### Problem statement
Please output the entries that follow exactly, without a single image.

==== Records to process

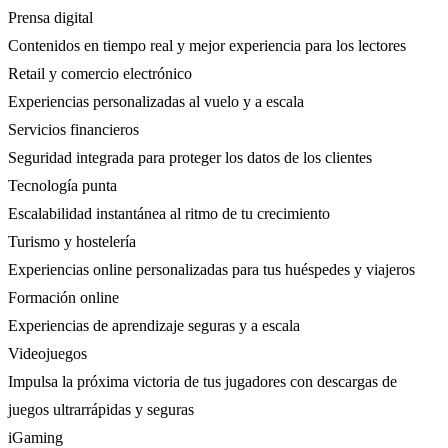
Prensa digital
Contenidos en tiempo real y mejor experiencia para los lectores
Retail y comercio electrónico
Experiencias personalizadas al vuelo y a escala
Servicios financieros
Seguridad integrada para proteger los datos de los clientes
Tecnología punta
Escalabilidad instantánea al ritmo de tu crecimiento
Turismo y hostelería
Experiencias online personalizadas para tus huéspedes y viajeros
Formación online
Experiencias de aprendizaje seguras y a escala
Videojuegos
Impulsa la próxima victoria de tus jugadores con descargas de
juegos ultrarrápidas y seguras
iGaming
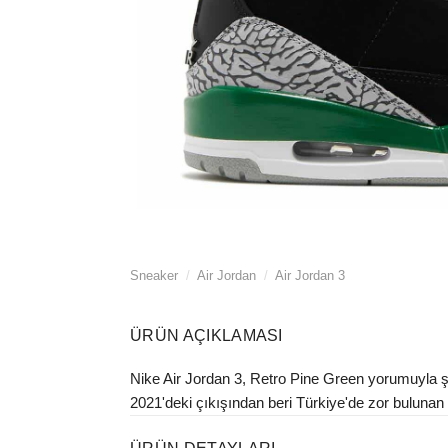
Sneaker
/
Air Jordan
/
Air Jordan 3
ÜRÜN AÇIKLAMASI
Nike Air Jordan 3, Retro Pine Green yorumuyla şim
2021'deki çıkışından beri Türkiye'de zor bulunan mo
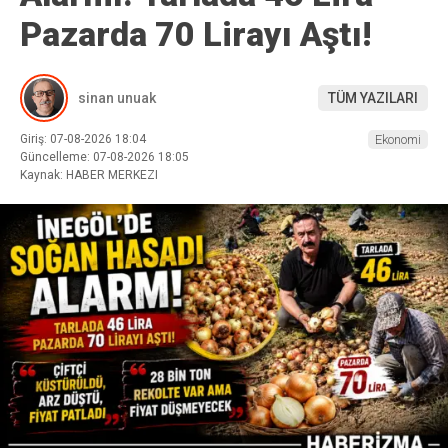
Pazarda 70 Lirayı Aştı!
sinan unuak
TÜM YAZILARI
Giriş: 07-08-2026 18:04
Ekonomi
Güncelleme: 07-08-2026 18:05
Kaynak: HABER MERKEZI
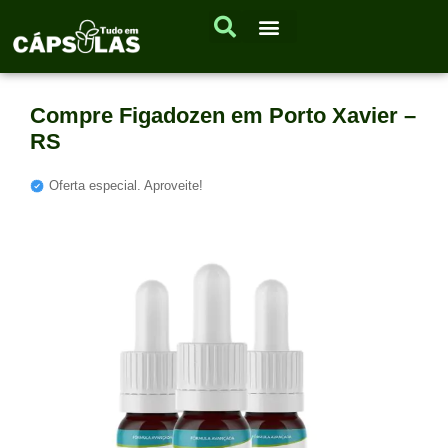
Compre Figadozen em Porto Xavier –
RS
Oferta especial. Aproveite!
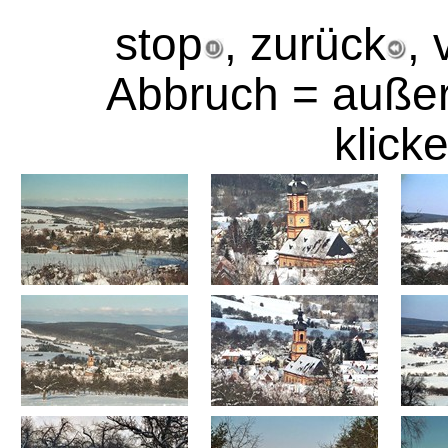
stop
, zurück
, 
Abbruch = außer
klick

========

### Response to the task
Prensa digital
Contenidos en tiempo real y mejor experiencia para los lectores
Retail y comercio electrónico
Experiencias personalizadas al vuelo y a escala
Servicios financieros
Seguridad integrada para proteger los datos de los clientes
Tecnología punta
Escalabilidad instantánea al ritmo de tu crecimiento
Turismo y hostelería
Experiencias online personalizadas para tus huéspedes y viajeros
Formación online
Experiencias de aprendizaje seguras y a escala
Videojuegos
Impulsa la próxima victoria de tus jugadores con descargas de
juegos ultrarrápidas y seguras
iGaming
Sneaker
/
Air Jordan
/
Air Jordan 3
ÜRÜN AÇIKLAMASI
Nike Air Jordan 3, Retro Pine Green yorumuyla şim
2021'deki çıkışından beri Türkiye'de zor bulunan mo
Pazarda 70 Lirayı Aştı!
sinan unuak
TÜM YAZILARI
Giriş: 07-08-2026 18:04
Ekonomi
Güncelleme: 07-08-2026 18:05
Kaynak: HABER MERKEZI
Compre Figadozen em Porto Xavier –
RS
Oferta especial. Aproveite!
stop
, zurück
, 
Abbruch = außer
klick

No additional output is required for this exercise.